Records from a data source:
* * * * *

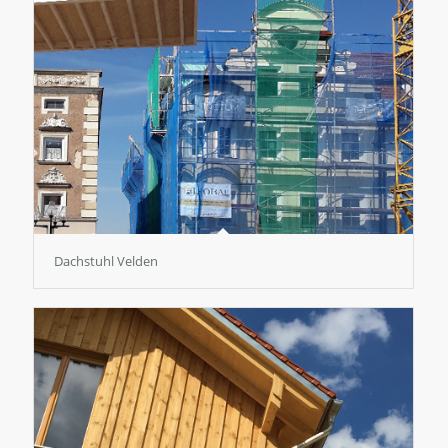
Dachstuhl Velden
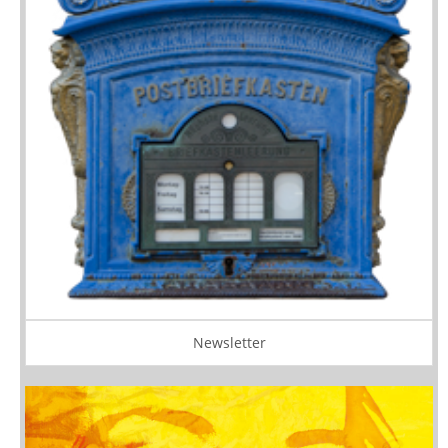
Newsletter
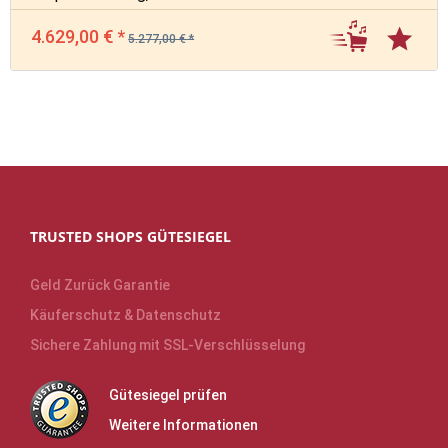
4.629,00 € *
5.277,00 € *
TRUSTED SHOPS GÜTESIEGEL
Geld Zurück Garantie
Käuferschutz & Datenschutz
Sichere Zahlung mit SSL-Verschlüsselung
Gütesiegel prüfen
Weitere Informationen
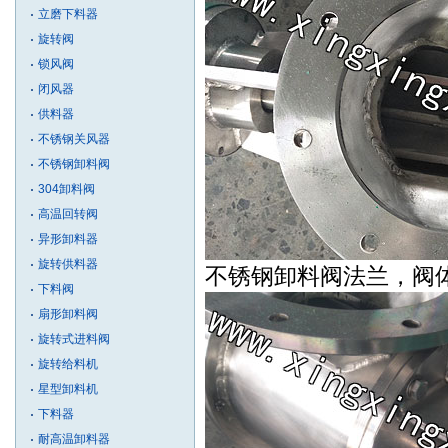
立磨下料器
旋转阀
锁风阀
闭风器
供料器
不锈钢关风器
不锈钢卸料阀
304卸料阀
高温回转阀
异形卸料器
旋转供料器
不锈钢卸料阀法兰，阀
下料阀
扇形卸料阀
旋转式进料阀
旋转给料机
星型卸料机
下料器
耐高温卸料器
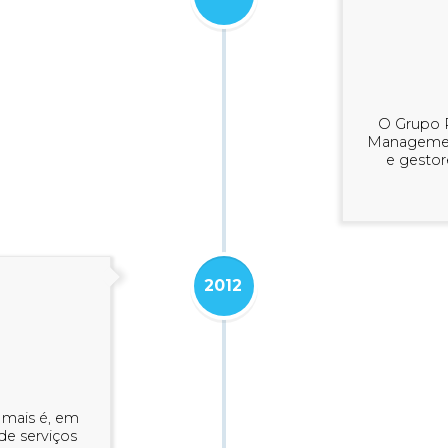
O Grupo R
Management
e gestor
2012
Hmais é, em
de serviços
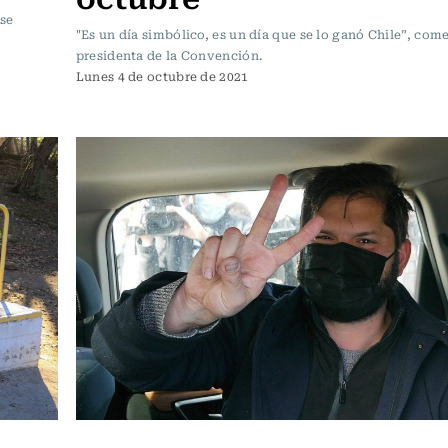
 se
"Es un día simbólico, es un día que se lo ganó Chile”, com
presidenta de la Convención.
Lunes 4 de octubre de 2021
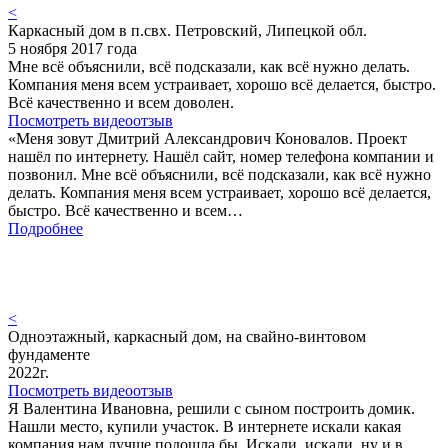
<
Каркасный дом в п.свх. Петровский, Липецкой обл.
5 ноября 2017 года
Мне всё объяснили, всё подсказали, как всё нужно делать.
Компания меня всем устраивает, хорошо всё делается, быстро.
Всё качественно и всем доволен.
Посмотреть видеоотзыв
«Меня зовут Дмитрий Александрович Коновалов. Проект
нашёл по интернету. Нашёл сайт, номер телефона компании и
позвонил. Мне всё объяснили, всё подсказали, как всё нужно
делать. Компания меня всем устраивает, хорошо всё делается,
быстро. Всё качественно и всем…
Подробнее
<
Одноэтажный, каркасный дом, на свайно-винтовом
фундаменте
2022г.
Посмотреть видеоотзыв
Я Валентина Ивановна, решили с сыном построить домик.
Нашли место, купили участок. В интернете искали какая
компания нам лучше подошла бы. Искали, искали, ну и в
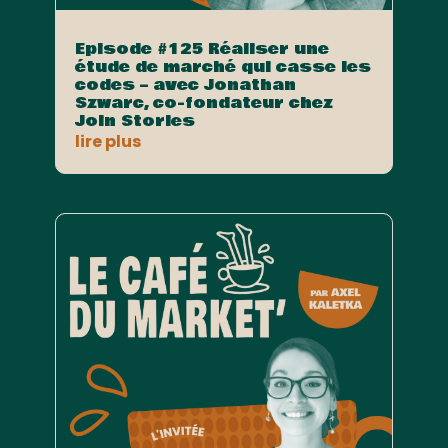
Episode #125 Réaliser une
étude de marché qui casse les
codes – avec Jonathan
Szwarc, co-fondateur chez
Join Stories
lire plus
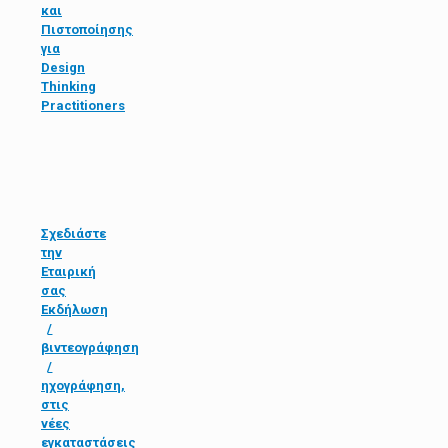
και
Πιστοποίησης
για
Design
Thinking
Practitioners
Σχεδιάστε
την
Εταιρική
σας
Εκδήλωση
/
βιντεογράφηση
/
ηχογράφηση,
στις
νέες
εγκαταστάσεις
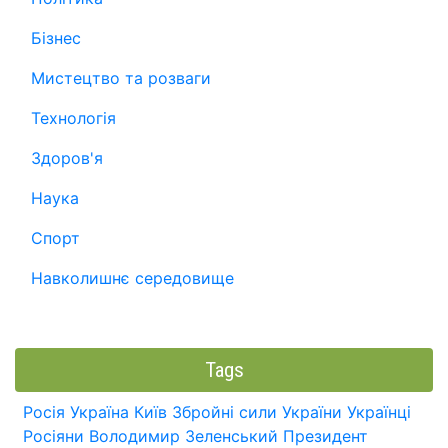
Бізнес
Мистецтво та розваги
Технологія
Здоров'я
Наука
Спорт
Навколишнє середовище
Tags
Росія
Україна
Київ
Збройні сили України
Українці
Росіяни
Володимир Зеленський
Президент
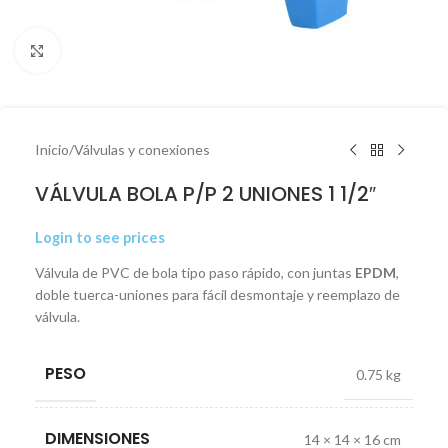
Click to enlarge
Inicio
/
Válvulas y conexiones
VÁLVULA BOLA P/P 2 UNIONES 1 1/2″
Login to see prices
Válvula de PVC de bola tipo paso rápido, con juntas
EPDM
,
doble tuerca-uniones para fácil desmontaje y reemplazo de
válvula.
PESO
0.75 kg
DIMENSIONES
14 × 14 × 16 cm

* * * * *

Exercise directions:
Exactly restate the lines from the beginning of the data through the line with "Одноэтажный, каркасный дом, на", and no others, keeping pictures out.

Worked solution:
Dachstuhl Velden
Newsletter
4.629,00 € *
5.277,00 € *
TRUSTED SHOPS GÜTESIEGEL
Geld Zurück Garantie
Käuferschutz & Datenschutz
Sichere Zahlung mit SSL-Verschlüsselung
Gütesiegel prüfen
Weitere Informationen
立磨下料器
旋转阀
锁风阀
闭风器
供料器
不锈钢关风器
不锈钢卸料阀
304卸料阀
高温回转阀
异形卸料器
旋转供料器
不锈钢卸料阀法兰，阀
下料阀
扇形卸料阀
旋转式进料阀
旋转给料机
星型卸料机
下料器
耐高温卸料器
O Grupo R
Management
e gestor
2012
Hmais é, em
de serviços
 se
"Es un día simbólico, es un día que se lo ganó Chile”, com
presidenta de la Convención.
Lunes 4 de octubre de 2021
<
Каркасный дом в п.свх. Петровский, Липецкой обл.
5 ноября 2017 года
Мне всё объяснили, всё подсказали, как всё нужно делать.
Компания меня всем устраивает, хорошо всё делается, быстро.
Всё качественно и всем доволен.
Посмотреть видеоотзыв
«Меня зовут Дмитрий Александрович Коновалов. Проект
нашёл по интернету. Нашёл сайт, номер телефона компании и
позвонил. Мне всё объяснили, всё подсказали, как всё нужно
делать. Компания меня всем устраивает, хорошо всё делается,
быстро. Всё качественно и всем…
Подробнее
<
Одноэтажный, каркасный дом, на свайно-винтовом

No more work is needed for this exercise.